I grew up with Big Five basketball. The five colleges in the metropolitan Philadelphia area make up one of the most proud, prestigious programs in the country. Every matchup is a battle and every game has the city’s pride on the line. I grew up a Villanova fan and chose to be an Owl, and still every game means more than the last.
This weekend was one of the marquee matchups on the Big Five schedule, the annual game against the St. Joseph’s Hawks. The rivalry is intense and came to a head last February when the Wild Cherry, Temple’s student section, threw a funeral for the Hawk. It was one of the most passionate games I’d ever been to. Each student was given a black “R.I.P. the Hawk” shirt, one I now look forward to wearing each year for the matchup. The whole premise took advantage of a down year for the Hawks with elaborate tombstones, tissues, and terrific posters.
This year, we lined up nearly three hours before tip-off, the cherry and white line snaking around the corner of 15thand Montgomery Streets. When we entered the arena an hour and a half before the tip and stood amongst the cherry seats, I watched the players warm up on the court, following the numbers, names, faces, and personalities I have memorized by heart. My nerves set in and I feel like I’m out there on the court with them. The goosebumps seeing the large Temple ‘][‘ painted on the maple resonated with me as much as they did the first time I ever walked into the Liacouras Center as an Owl. Waving our cherry and white pompoms, I had a feeling it would be a game we’d remember.
A staple of the Big Five matchups is the infamous rollout posters, painted by the respective student sections in advance. From “The last time you beat us, our freshmen were freshmen…in high school” to “Only Tebow can save the Hawk,” the competition takes place as much on the court as it does between the two student sections.

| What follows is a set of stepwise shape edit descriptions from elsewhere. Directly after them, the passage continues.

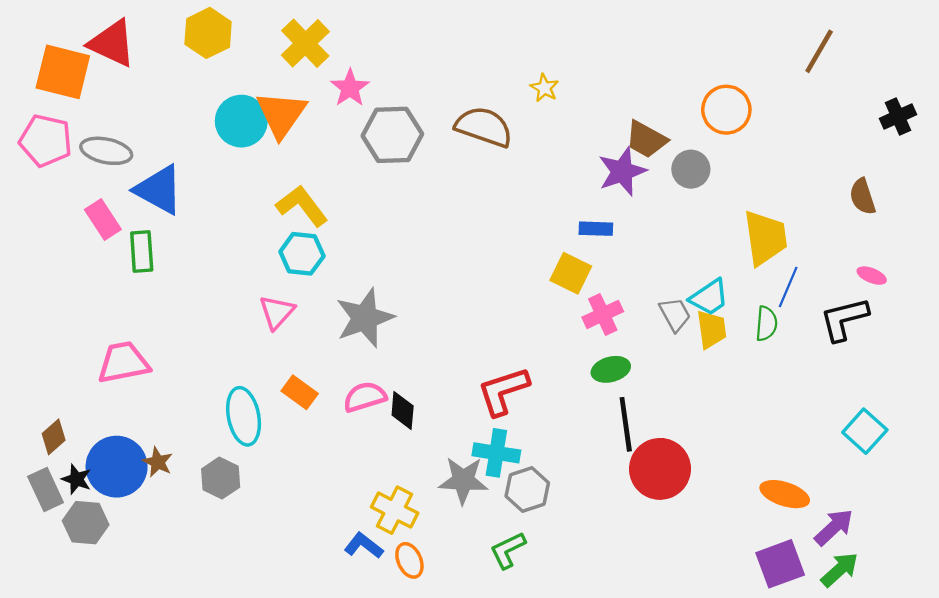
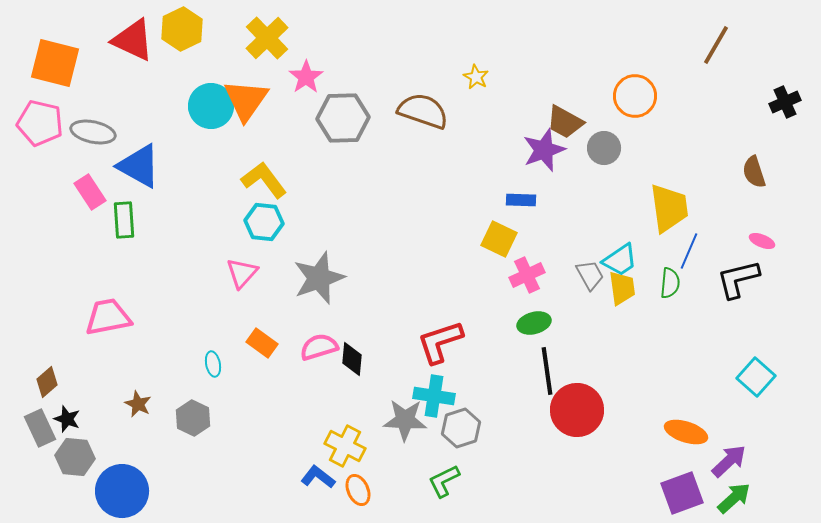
red triangle: (112, 43) -> (133, 40), moved
cyan ellipse: (244, 416) -> (213, 364), size x0.5
blue circle: (117, 467) -> (122, 491), moved

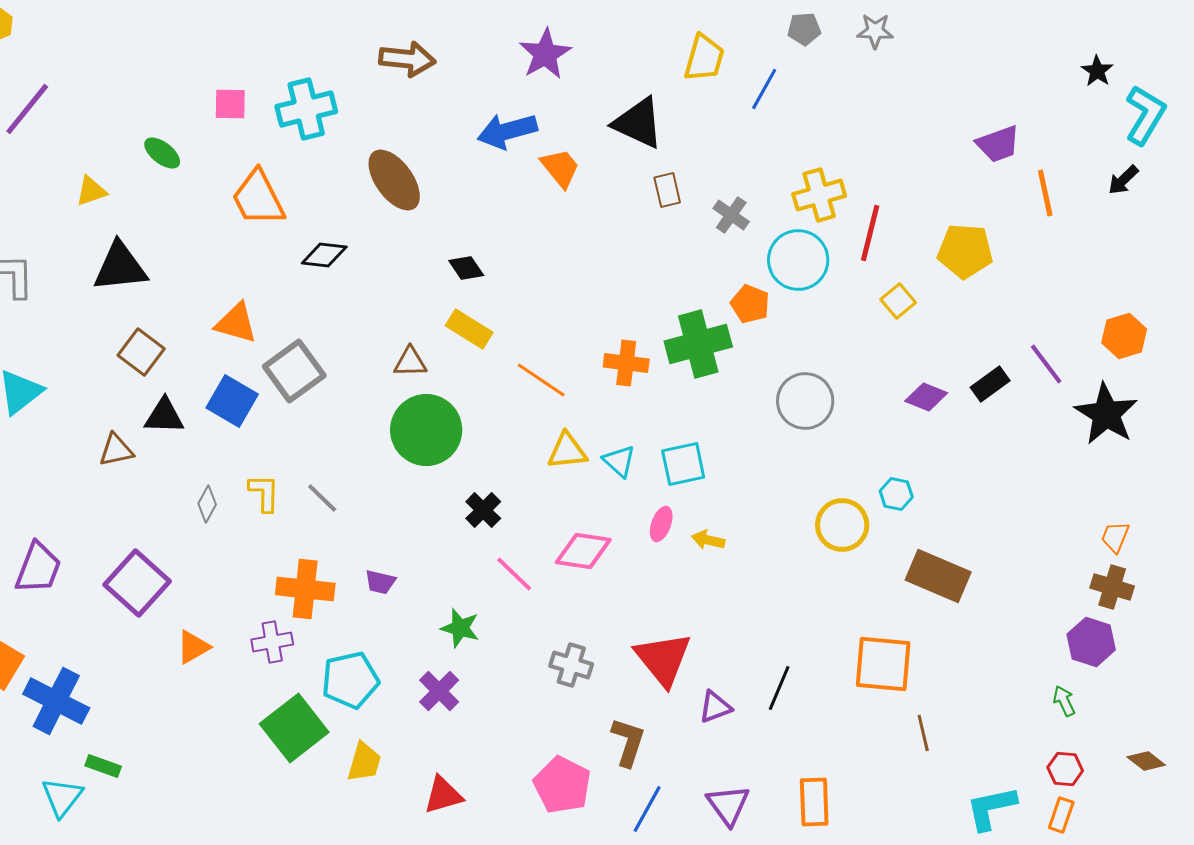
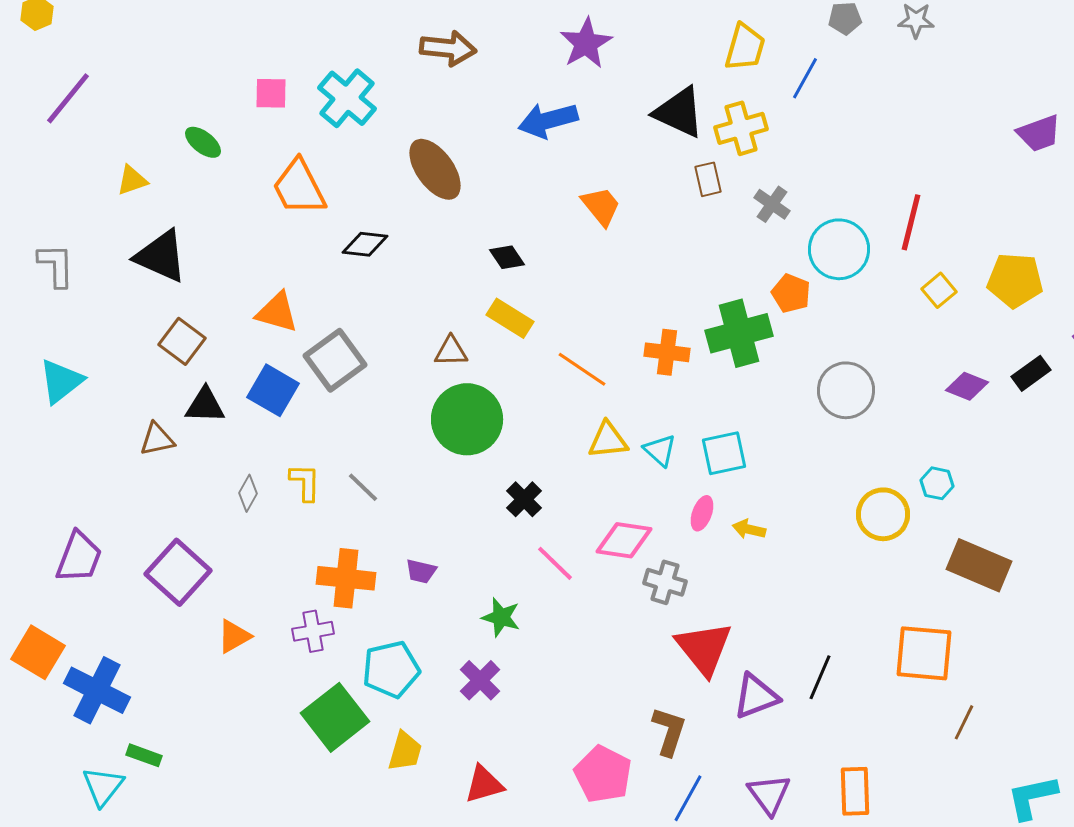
cyan cross: (306, 109) -> (347, 98), turned -36
orange trapezoid: (560, 168) -> (601, 206), moved
yellow cross: (819, 195) -> (741, 128), moved
yellow pentagon: (965, 251) -> (1015, 280), moved
black triangle: (120, 267) -> (161, 256), turned 30
gray cross: (571, 665) -> (665, 582), moved
purple triangle: (715, 707) -> (756, 696), size x1.4
brown line: (923, 733) -> (964, 722), turned 39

At the end of the game, we alter our typical “I Believe that We Have Won” chant to scream “I Believe the Hawk is Dead.”
The game might not have been the most heavily contested of the most-played rivalry in the Big Five, but the enthusiasm of the Wild Cherry didn’t dwindle and even swelled when Coach Dunphy put in the Parliament, the three bench players responsible for hyping the team. It’s the time I’m most proud to be an Owl; to see passionate alums, students, and future Owls cheering unconditionally for their squad.
I love basketball, I love Temple basketball, and I never miss a game. But walking out of the Liacouras Center tonight, I couldn’t even rank this match among the incredible games I’ve witnessed as an Owl. There have been too many good ones and the passion of the crowd and the boys on the court makes each game my favorite. We don’t have superstars; we have Owls, each one as important as the last. Every game I watch from that student section, the more I’m convinced I’m choosing the right career in sports journalism.